→ Brief
From the listing below, extract every line in which the word "Inmetro" appears.

• • • • • • •

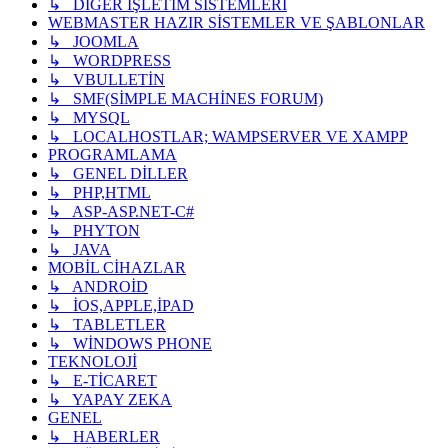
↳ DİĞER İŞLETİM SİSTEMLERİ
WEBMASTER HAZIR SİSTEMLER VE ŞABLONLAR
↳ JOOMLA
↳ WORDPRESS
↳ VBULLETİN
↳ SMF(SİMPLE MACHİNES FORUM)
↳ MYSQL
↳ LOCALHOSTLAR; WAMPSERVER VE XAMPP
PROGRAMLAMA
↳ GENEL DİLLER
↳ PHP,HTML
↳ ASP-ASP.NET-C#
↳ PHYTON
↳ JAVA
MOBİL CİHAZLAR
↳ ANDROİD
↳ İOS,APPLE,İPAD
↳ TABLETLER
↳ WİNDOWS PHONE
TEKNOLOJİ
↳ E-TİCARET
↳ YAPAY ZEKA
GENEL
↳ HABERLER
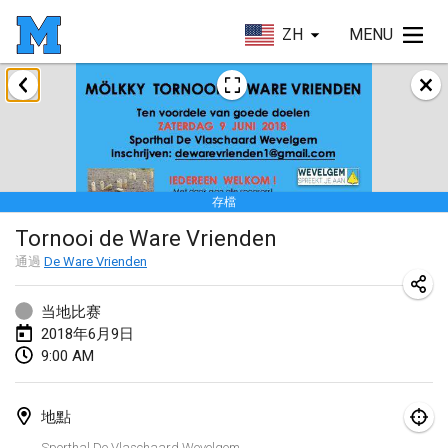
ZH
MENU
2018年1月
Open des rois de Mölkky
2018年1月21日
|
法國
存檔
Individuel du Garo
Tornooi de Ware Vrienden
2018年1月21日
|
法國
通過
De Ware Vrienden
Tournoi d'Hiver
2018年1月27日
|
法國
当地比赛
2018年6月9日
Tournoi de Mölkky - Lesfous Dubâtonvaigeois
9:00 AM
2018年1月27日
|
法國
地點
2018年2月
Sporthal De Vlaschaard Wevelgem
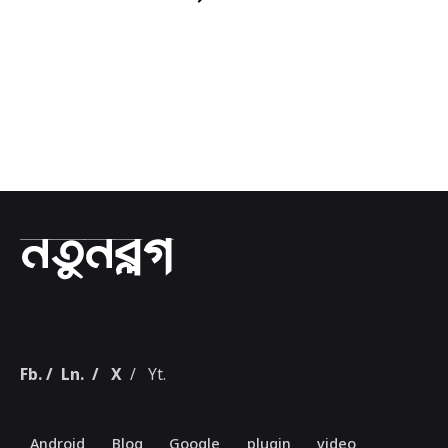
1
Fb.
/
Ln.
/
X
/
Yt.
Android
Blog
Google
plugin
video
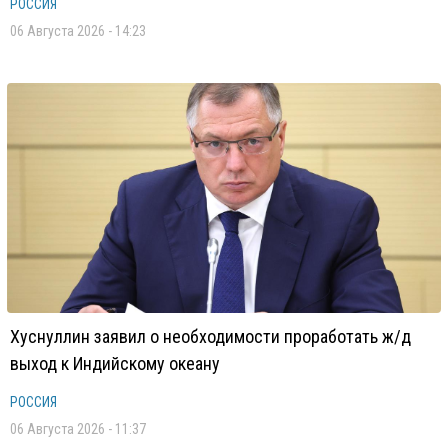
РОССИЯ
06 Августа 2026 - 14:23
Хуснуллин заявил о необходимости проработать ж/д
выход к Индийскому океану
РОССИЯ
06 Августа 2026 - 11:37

• • • • • • •

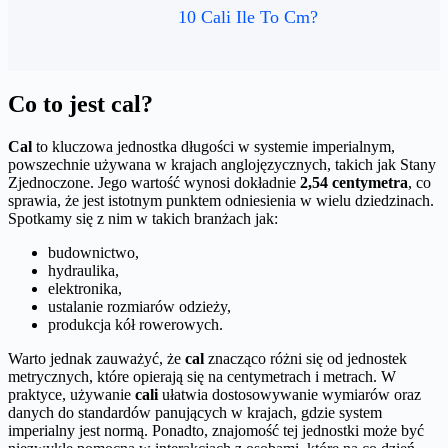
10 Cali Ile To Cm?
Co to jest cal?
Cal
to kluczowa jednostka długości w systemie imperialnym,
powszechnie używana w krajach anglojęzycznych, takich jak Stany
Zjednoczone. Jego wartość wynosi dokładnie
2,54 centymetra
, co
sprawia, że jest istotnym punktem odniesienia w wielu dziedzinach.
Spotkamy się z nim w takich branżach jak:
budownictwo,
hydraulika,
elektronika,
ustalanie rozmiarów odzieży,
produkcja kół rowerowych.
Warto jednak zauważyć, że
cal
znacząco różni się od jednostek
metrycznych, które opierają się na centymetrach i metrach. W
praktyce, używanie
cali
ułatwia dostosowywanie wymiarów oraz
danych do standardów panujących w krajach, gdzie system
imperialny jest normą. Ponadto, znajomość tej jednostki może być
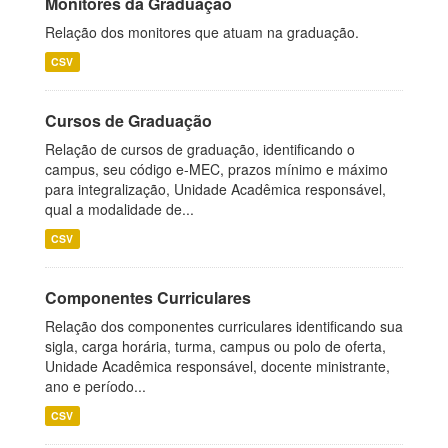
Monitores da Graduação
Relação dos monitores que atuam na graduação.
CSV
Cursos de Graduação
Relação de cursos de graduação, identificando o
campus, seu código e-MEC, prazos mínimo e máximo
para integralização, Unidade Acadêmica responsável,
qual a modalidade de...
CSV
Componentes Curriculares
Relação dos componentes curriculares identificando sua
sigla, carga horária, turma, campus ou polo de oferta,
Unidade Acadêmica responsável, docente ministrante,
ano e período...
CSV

• • • • • • •

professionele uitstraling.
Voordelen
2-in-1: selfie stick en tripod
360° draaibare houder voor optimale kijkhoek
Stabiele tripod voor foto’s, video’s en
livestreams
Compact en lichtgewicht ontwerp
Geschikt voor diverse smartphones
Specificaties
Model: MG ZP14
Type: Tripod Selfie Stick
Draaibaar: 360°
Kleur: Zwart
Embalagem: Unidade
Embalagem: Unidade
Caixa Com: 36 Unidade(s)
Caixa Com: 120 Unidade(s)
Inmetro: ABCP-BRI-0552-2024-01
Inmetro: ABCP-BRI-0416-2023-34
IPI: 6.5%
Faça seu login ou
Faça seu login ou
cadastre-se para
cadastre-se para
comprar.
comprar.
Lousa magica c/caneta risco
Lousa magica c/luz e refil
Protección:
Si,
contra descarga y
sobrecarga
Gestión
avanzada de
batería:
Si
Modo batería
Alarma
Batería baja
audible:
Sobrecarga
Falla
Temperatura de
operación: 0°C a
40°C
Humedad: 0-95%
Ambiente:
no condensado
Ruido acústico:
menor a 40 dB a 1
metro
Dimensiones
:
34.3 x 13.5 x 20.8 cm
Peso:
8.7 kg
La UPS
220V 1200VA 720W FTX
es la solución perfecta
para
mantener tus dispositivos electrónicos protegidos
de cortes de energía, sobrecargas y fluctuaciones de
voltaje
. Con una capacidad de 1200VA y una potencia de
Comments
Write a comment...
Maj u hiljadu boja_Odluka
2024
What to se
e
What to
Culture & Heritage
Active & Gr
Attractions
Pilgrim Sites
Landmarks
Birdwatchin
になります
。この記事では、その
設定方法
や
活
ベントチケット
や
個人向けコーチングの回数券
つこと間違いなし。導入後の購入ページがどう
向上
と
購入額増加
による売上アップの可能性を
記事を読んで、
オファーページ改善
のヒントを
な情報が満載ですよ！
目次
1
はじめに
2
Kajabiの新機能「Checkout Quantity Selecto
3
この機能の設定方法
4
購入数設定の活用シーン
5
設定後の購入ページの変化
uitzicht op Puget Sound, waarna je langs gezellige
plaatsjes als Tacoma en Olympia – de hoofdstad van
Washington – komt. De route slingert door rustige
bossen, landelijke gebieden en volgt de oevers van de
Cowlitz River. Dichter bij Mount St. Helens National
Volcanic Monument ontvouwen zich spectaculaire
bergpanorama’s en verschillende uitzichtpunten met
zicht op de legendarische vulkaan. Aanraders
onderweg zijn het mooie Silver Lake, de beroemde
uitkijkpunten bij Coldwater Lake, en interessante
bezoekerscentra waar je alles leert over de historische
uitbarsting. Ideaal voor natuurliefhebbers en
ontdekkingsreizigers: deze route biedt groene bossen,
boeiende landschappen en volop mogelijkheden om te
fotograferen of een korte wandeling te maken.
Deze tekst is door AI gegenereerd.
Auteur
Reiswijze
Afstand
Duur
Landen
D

• • • • • • •

→ Response to the exercise
Inmetro: ABCP-BRI-0552-2024-01
Inmetro: ABCP-BRI-0416-2023-34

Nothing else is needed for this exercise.